▸ **PROBLEM DETAILS**: Retype exactly the lines from the one holding "YTÜ Öğrenci ve Mezun Platformu" through the final line of the data, both included.

▸ **Collected data**:
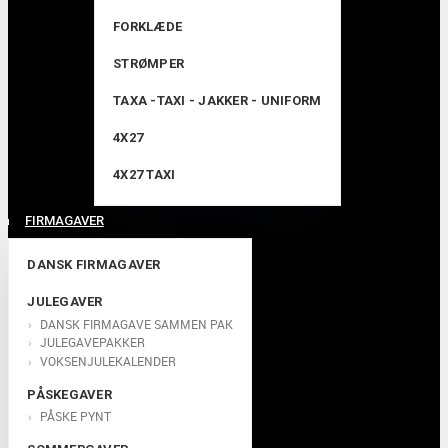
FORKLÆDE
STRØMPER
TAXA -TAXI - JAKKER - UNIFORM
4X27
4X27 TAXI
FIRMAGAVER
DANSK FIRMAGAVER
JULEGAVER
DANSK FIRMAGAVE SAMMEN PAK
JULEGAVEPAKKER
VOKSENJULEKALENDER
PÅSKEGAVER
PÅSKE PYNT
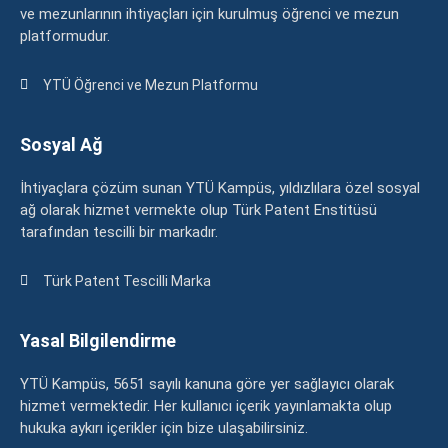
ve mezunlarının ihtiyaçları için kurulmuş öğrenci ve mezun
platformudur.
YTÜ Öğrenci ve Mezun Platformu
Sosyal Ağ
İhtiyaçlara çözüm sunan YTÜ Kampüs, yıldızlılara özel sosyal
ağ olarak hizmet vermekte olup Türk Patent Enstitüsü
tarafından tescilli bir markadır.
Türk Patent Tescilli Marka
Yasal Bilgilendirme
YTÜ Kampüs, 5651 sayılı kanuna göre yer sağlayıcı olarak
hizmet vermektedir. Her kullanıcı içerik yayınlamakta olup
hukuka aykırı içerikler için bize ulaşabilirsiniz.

▸ **FINISHED EXERCISE**:
YTÜ Öğrenci ve Mezun Platformu
Sosyal Ağ
İhtiyaçlara çözüm sunan YTÜ Kampüs, yıldızlılara özel sosyal
ağ olarak hizmet vermekte olup Türk Patent Enstitüsü
tarafından tescilli bir markadır.
Türk Patent Tescilli Marka
Yasal Bilgilendirme
YTÜ Kampüs, 5651 sayılı kanuna göre yer sağlayıcı olarak
hizmet vermektedir. Her kullanıcı içerik yayınlamakta olup
hukuka aykırı içerikler için bize ulaşabilirsiniz.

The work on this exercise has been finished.